- [Entries supplied]

■ ■ ■ ■

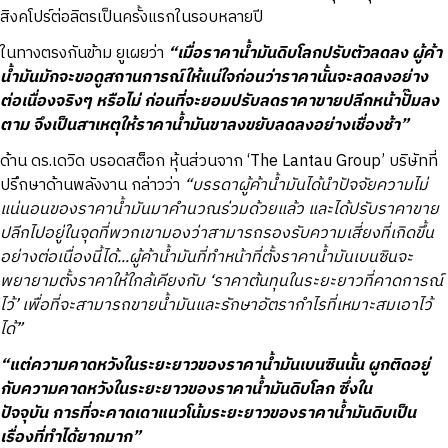
สิงคโปร์ต่อลิตรเป็นครั้งแรกในรอบหลายปี
ในทางตรงกันข้าม ยูเผยว่า
“เมื่อราคาน้ำมันดิบโลกปรับตัวลดลง ผู้ค้า
น้ำมันมักจะขอดูสถานการณ์ให้แน่ใจก่อนว่าราคานั้นจะลดลงอย่าง
ต่อเนื่องจริงๆ หรือไม่ ก่อนที่จะยอมปรับลดราคาขายปลีกหน้าปั๊มลง
ตาม จึงเป็นสาเหตุให้ราคาน้ำมันขาลงขยับลดลงอย่างเชื่องช้า”
ด้าน ดร.เดวิด บรอดสต็อก หุ้นส่วนจาก ‘The Lantau Group’ บริษัทที่
ปรึกษาด้านพลังงาน กล่าวว่า
“บรรดาผู้ค้าน้ำมันได้นำปัจจัยความไม่
แน่นอนของราคาน้ำมันมาคำนวณร่วมด้วยแล้ว และได้ปรับราคาขาย
ปลีกไปอยู่ในจุดที่พวกเขามองว่าสามารถรองรับความเสี่ยงที่เกิดขึ้น
อย่างต่อเนื่องนี้ได้...ผู้ค้าน้ำมันที่ทำหน้าที่ตั้งราคาน้ำมันเบนซินจะ
พยายามตั้งราคาให้ใกล้เคียงกับ ‘ราคาต้นทุนในระยะยาวที่คาดการณ์
ไว้’ เพื่อที่จะสามารถขายน้ำมันและรักษาอัตรากำไรที่เหมาะสมเอาไว้
ได้”
“แต่ความคาดหวังในระยะยาวของราคาน้ำมันเบนซินนั้น ผูกติดอยู่
กับความคาดหวังในระยะยาวของราคาน้ำมันดิบโลก ซึ่งใน
ปัจจุบัน การที่จะคาดเดาแนวโน้มระยะยาวของราคาน้ำมันดิบเป็น
เรื่องที่ทำได้ยากมาก”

■ ■ ■ ■

- [Your assignment]
Counting lines with the word "นเบนซ" in the listing, state the resulting number and nothing else.

- [Finished task]
2